South Asia

  • India receptive to science journalism training

    Ranjit Devraj

    08/04/14
No one thought that organising a three-day workshop (31 March— 2 April) in science journalism for post-graduate students of mass communication in New Delhi would be a piece of cake. After all, this was the capital of one of the world’s noisiest democracies, featuring a wildly free press. The host, the AJK Mass Communication Research Centre (AJK MCRC) at the Jamia Millia Islamia, rates among the finest of its type in the country. Shah Rukh Khan, Indian cinema’s most popular actor is an alumnus. This year one of the Centre’s convergent journalism students bagged a prize at the United Press International’s Freelance Contest for an environment story.

On being contacted by SciDev.Net – South Asia, AJK-MCRC director, Obaid Siddiqui, and course director, Richa Pant, were quick to see the value of a science journalism package.  Despite a crowded academic schedule they had little hesitation in handing over custody of their convergent journalism students to SciDev.Net trainers for three whole days.

Asked by Keith Ricketts, SciDev.Net consultant trainer, at the start of the workshop, what they thought of science journalism, the students responded with descriptions like ‘dull’ and ‘boring’. The challenge then was to hold down the interest of a lively batch of 20 journalism students by employing an interesting and varied package that had relevance to their future careers. Raring as they were to plunge into the raucous, highly politicised world of Indian media, they had to be enticed to take a closer look at the more rigorous world of science journalism. A mix of lively presentations, interesting anecdotes, news room simulations and interactive sessions was clearly in order.

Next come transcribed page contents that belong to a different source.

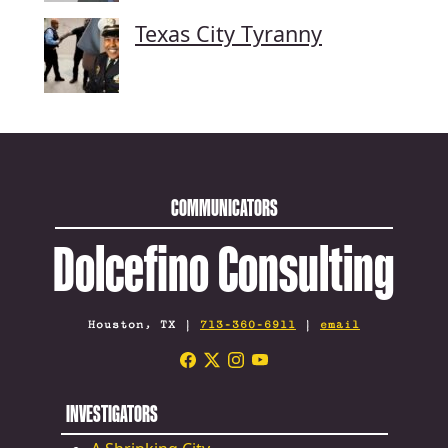
Texas City Tyranny
COMMUNICATORS
Dolcefino Consulting
Houston, TX |
713-360-6911
|
email
INVESTIGATORS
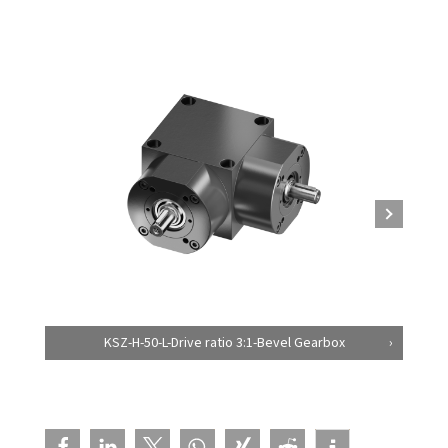
KSZ-H-50-L-Drive ratio 3:1-Bevel Gearbox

Time was devoted to discussing India’s big, controversial science-related issues — space exploration, nuclear power, genetically modified crops, the telecom revolution, the pharmaceutical industry and climate change. The students were eager to know where to sources science stories, how to get around the bureaucratic red tape that enwraps India’s science establishment and prospects for careers in science journalism. The answers came from the experienced, resource persons roped into the workshop;  Archita Bhatta, chief editor of a publication at India’s department of biotechnology, Mohamed Waqas, associate editor with ‘India Today’, a leading weekly news magazine, and Praful Bidwai, one of India’s most celebrated science journalists and author of books on nuclear power and climate change. 

It was almost magical how the initial scepticism gave way to enthusiastic participation. A common complaint heard at the end of the workshop — and reflected in the feedback questionnaire — was the shortness of the course.  

“With the different activities at the workshop we learned how to see the science angle in many stories,” says Naureen Khan, one of the students. “We no longer see science stories as uninteresting or too technical to tackle.”  

The workshop showed up the gaps in science journalism training in India. Discussions held by SciDev.Net with the directors of the prestigious Indian Institute of Mass Communication, New Delhi, only confirmed the lacuna.  Both institutes have shown keenness in SciDev.Net organising science journalism workshops for their post-graduate students and ‘training-of-the-trainers’ courses in the next academic year. 

The workshop was organised by Keith Ricketts and Ranjit Devraj on behalf of SciDev.Net.